Furthermore, there is another consideration that might not really address one particular stakeholder but still is considered harmful by the research team. Even if it was for the purposes of this research only, the team did contribute to the ever increasing number of online personas who showed support for supremacist ideas.
2. The Fake Account
The profile created portrayed a male named Jan de Vries who is a 46 year old from Friesland and owns a family business in agriculture. He is an ardent supporter of the political party PVV and its leader Geert Wilders. He also shows online support for Trump and the values he stands for. He is married with kids. He likes to go fishing and hunting in his spare time and he tries to attend the church regularly. He prefers to shop from Albert Heijn. He mostly drinks milk in the morning. He also likes to drink beer while watching TV in the afternoon. He particularly likes Frans Beuer. He diet consists mainly of meat and meat products. He likes to read Telegraaf and Leeuwarder Courant.
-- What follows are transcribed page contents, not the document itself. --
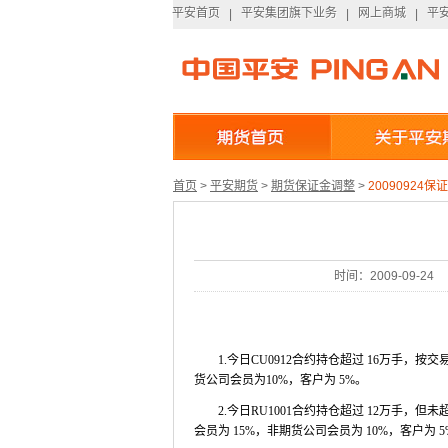
平安首页
平安集团旗下业务
网上商城
平
平安首页
|
平安集团旗下业务
|
网上商城
|
平
首页
>
平安期货
>
期货保证金调整
>
20090924
时间：2009-09-24
1.
今日
CU0912
合约持仓超过
16
万手，按交
货公司会员为
10%
，客户为
5%
。
2.
今日
RU1001
合约持仓超过
12
万手，但未
会员为
15%
，非期货公司会员为
10%
，客户为
5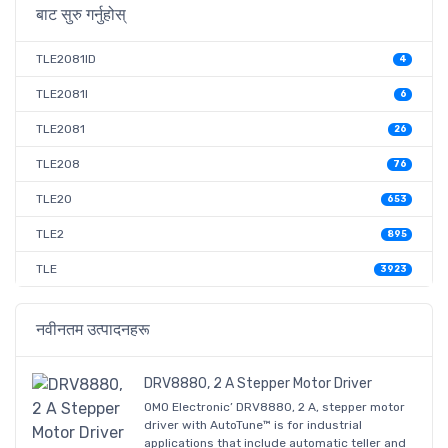
बाट सुरु गर्नुहोस्
TLE2081ID
4
TLE2081I
6
TLE2081
26
TLE208
76
TLE20
653
TLE2
895
TLE
3923
नवीनतम उत्पादनहरू
DRV8880, 2 A Stepper Motor Driver
OMO Electronic’ DRV8880, 2 A, stepper motor
driver with AutoTune™ is for industrial
applications that include automatic teller and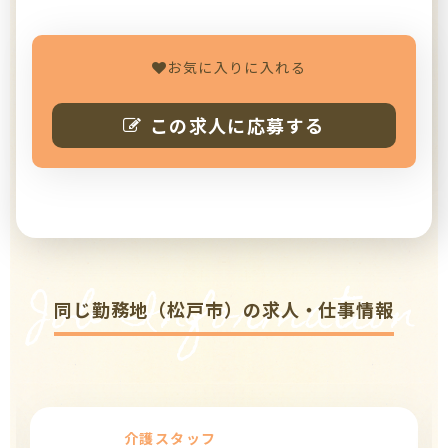
お気に入りに入れる
この求人に応募する
Job Information
同じ勤務地（松戸市）の求人・仕事情報
介護スタッフ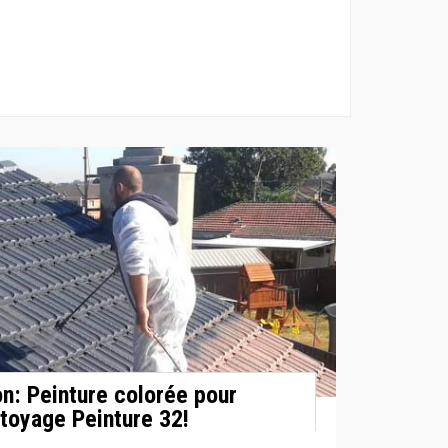
on: Peinture colorée pour
ttoyage Peinture 32!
He smokes the cigarette brand Shag. He is quite active on Facebook and does not hold back when it comes to his political views.
Below can be found the conclusions drawn so-far together with some journal entries.
- Facebook did not take down any of Jan’s posts.
- When anti-Islam content is searched on the search bar, Facebook kept suggesting pro-Islam pages.
- Friendship proposal started dropping in from the first day, however they do not seem to be in line with our profile.
- It seems that it requires more activity spread over a consistently longer time for the algorithm to place the profile in a meaningful bubble.
Logged in to check whether I have new stuff popping on my news feed.
All the friend proposals are the friends I have on my real profile.
Liked Albert Heijn.
Liked golden Virginia hand rolling tobacco.
Liked MAGA 2020 and shared a video.
Liked “Bikers against radical Islam Europe”.
Liked “United against Islam” and shared one of their posts.
Liked the official page of Geert Wilders.
Interested in the event; Provinciale Statenverkiezingen 20 maart 2019.
Until now there are no ads or pages proposed for Jan.
New friend proposals are finally popping up. They are all people from Western African countries.
Liked Frans Beuer and shared one picture of his.
Also liked some fishing pages.
Pieters, Janene. 2019. “Amsterdam School Threatened after Counterterrorism Warning.” NL Times. March 8, 2019. https://nltimes.nl/2019/03/08/amsterdam-school-threatened-counterterrorism-warning.
ASSIGNMENT 3: The Facebook Algorithm Analyzed – Part II
K. Barabash, C. Escudero Castro, E. Loukopoulou, U. Uygun, E. Olthof
Instructor: Emilija Jokubauskaite
March, 20th 2019
Findings in Relation to the Filter Bubble
1. Jan could not achieve his motivation
When the fake character Jan was created for this project, a motivation was created for him. In other words, a realistic reason why he would decide to open a Facebook account was devised. That reason, his motivation, was to actively voice his support for the alt-right community online and to possibly connect with those with whom his ideas resonate. However, the more time he spent on the platform the less engaging his feed became. Instead of feeding Jan the type of content that would encourage his engagement such as events or discussion groups, Facebook has largely shown him content that could be passively consumed like posts or videos. Although the research team kept on pushing Jan to actively engage by performing interactive actions on the platform such as commenting on posts, the home feed of Jan still remained mostly composed of news items or dull entertainment content that were not really engaging.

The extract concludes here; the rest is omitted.